Two years is a long time to live with a ghost. Long enough for wounds to scar, long enough for snowstorms to repeat themselves. Long enough for a man to pretend he’s moved on.

Saint Motors stands the same as it always has. Made of brick bones, steel ribs, the heart of everything I’ve built and ruined.

Dust gathers thick along the high shelves. Tools left untouched line the walls like relics of a life paused. The same damn Harley sits on the lift, the job I never finished.

I unlock the door and step inside. The silence welcomes me like an old brother. I don’t come here often anymore. Only when I can’t stay away. Only today.

Valentine’s Day.

The night she walked in. The night she walked out. The night everything in me split open. Every February 14th, I walk back into this shop like a man honoring a grave. And every year, the weight in my chest doesn’t get any lighter.

I reach the workbench. Our workbench.

The wood still has faint marks from where she braced her palms. There’s a scratch from the night I lifted her onto it and lost myself in every inch of her. Some memories don’t fade, they sharpen.

I pull a small, white as snow, unscented, glass candle from my pocket. I strike a match. The flame jumps alive. Soft. Warm. Steady.

I set the candle on the bench.

The light glows against the metal like a heartbeat in the dark. My hand lifts to the chain under my shirt. Tama’s ring. Hanging beneath my cut. Hidden from the brothers. Hidden from the world, but never forgotten.

I keep it close for two reasons. Because it reminds me of the man I refuse to become. And because the woman who gave it back to me loved the man I could’ve been.

I curl my fingers around the ring and whisper into the empty shop. “Every Saint has a secret.” My voice cracks. “You were mine.”

Silence answers. The same faithful silence that’s held me together and pulled me apart for two years.

Aria disappeared like smoke. Never returned. Never called. Never walked back into my world. And I never went after her.

Love isn’t always a pursuit. Sometimes it’s surrender. Sometimes it’s choosing someone else’s safety over your own breaking.

Sometimes it’s carrying a ring no one sees and lighting a candle no one knows the meaning of, because the memory matters more than the man it made you.

I walk into the storm. Ahead of me, the future. Behind me, the flame. The opening beats of Crusher’s story pull me forward, but part of me stays in the now, in the quiet, in the memory of a girl who taught a Saint how to break. And how to love.

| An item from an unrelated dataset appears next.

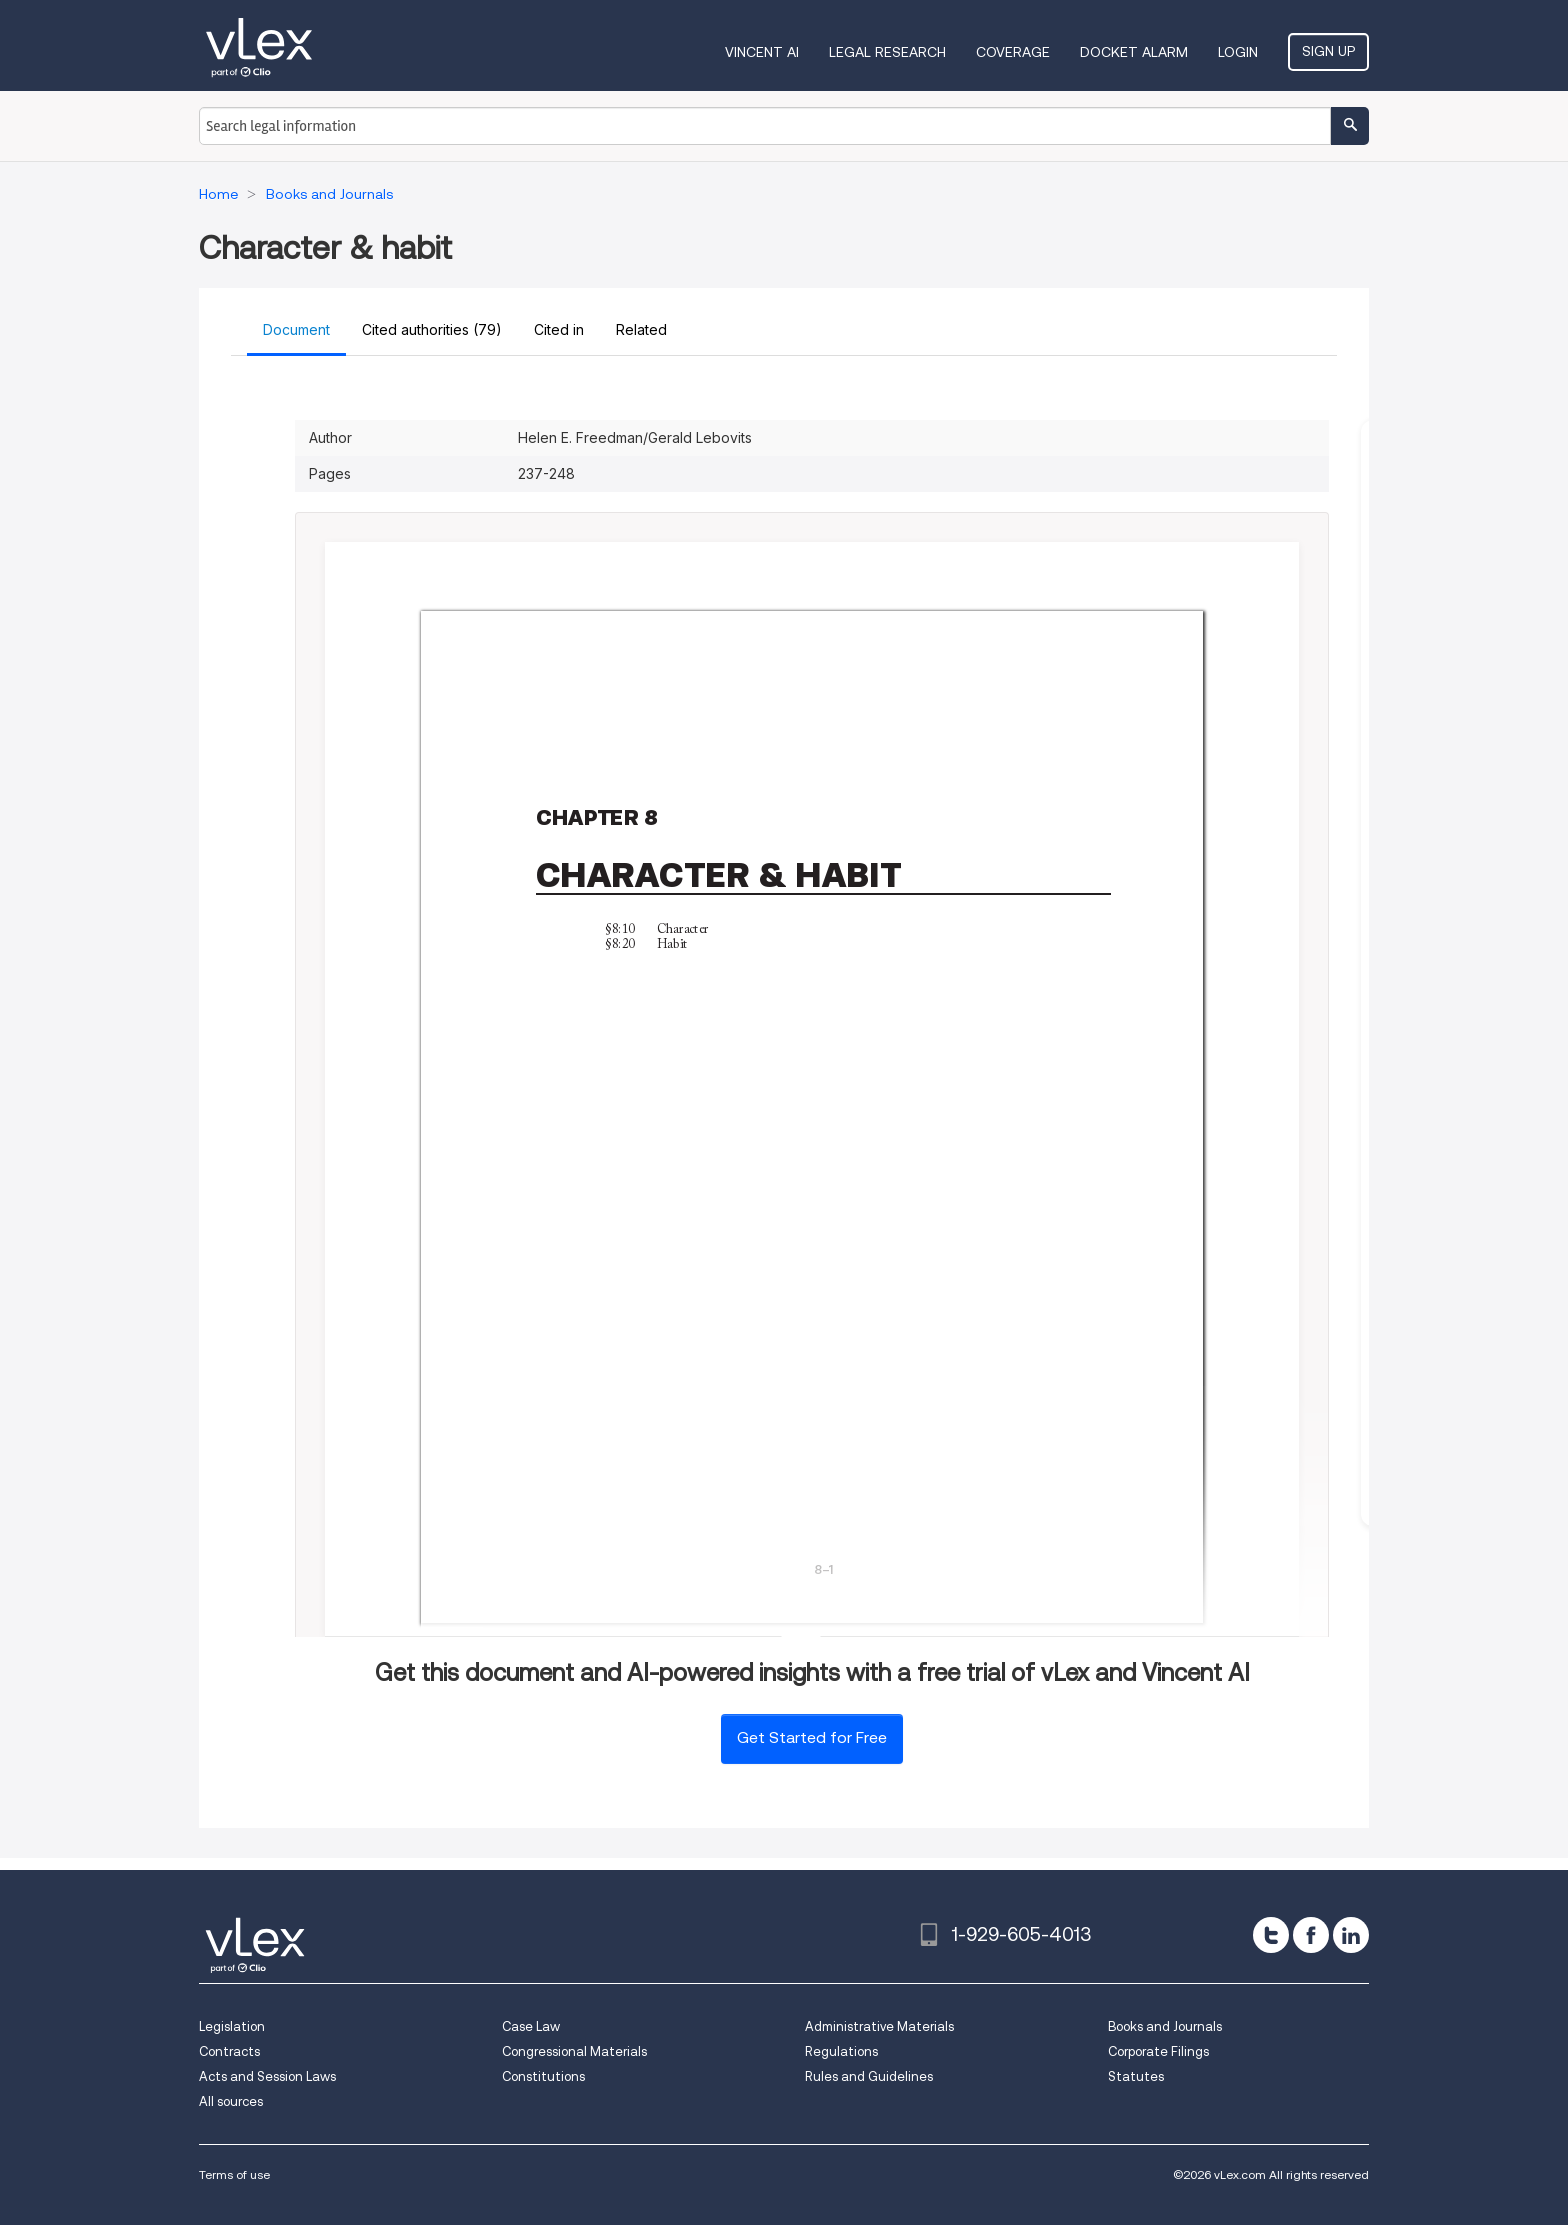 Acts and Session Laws (267, 2076)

I blow out a shaky breath and release the ring. The chain falls warm against my chest. I turn off the lights and lock the shop behind me and step into the snow. I realize the world doesn’t stop breaking just because I do.

I might be carrying my own ghosts, but the club is full of men trying to outrun theirs.

Crusher most of all. And as I walk into the storm, feeling the weight of Tama’s ring against my chest, I know the next chapter of this brotherhood won’t start with me.

It’ll start with him. With blood on his hands, guilt in his ribs, and a night he’ll never stop reliving.